If this ruling requires or permits the governmental body to withhold all or some of the requested information, the requestor can appeal that decision by suing the governmental body. Id. 552.321(a); Texas Department of Public Safety v. Gilbreath, 842 S.W.2d 408,411 (Tex. App.--Austin 1992, no writ).

Please remember that under the Act the release of information triggers certain procedures for costs and charges to the requestor. If records are released in compliance with this ruling, be sure that all charges for the information are at or below the legal amounts. Questions or complaints about over-charging must be directed to the General Services Commission at 512/475-2497.

If the governmental body, the requestor, or any other person has questions or comments about this ruling, they may contact our office. Although there is no statutory deadline for contacting us, the attorney general prefers to receive any comments within 10 calendar days of the date of this ruling.


James W. Morris, III
Assistant Attorney General
Open Records Division


Ref: ID# 139135

Encl. Submitted documents

cc: Mr. Karl Stark
The Philadelphia Inquirer
P.O. Box 8263
Philadelphia, Pennsylvania 19101
(w/o enclosures)

Mr. Todd Lucksinger
Associate General Counsel
AMCARE Health Plans
2707 North Loop West, Suite 300
Houston, Texas 77008
(w/o enclosures)



1. AmCareco also addresses Schedules 4.13 and 4.14. The department informs us, however, that it is not in possession of those documents. AmCareco does not address the Stock Purchase Agreement between AmCareco, Independence Blue Cross, and AmeriHealth, Inc., which the department also has submitted.

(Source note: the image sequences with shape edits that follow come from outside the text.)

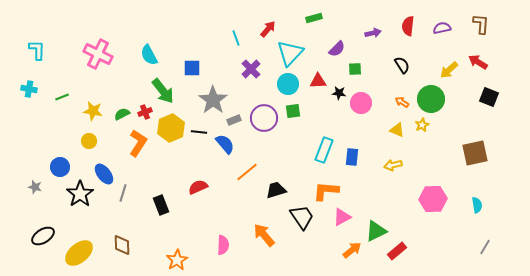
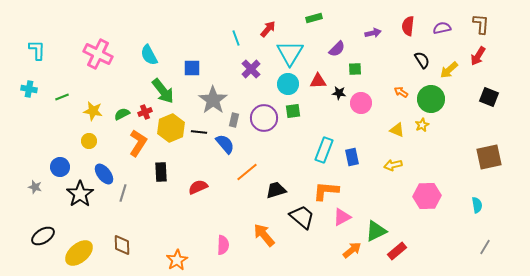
cyan triangle at (290, 53): rotated 12 degrees counterclockwise
red arrow at (478, 62): moved 6 px up; rotated 90 degrees counterclockwise
black semicircle at (402, 65): moved 20 px right, 5 px up
orange arrow at (402, 102): moved 1 px left, 10 px up
gray rectangle at (234, 120): rotated 56 degrees counterclockwise
brown square at (475, 153): moved 14 px right, 4 px down
blue rectangle at (352, 157): rotated 18 degrees counterclockwise
pink hexagon at (433, 199): moved 6 px left, 3 px up
black rectangle at (161, 205): moved 33 px up; rotated 18 degrees clockwise
black trapezoid at (302, 217): rotated 16 degrees counterclockwise
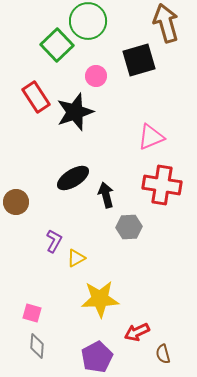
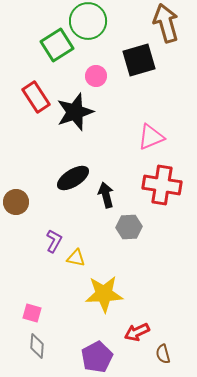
green square: rotated 12 degrees clockwise
yellow triangle: rotated 42 degrees clockwise
yellow star: moved 4 px right, 5 px up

2. The Restatement of Torts lists the following six factors as indicia of whether information constitutes a trade secret:

(1) the extent to which the information is known outside of [the company];

(2) the extent to which it is known by employees and other involved in [the company's] business;

(3) the extent of measures taken by [the company] to guard the secrecy of the information;

(4) the value of the information to [the company] and [its] competitors;

(5) the amount of effort or money expended by [the company] in developing the information;

(6) the ease or difficulty with which the information could be properly acquired or duplicated by others.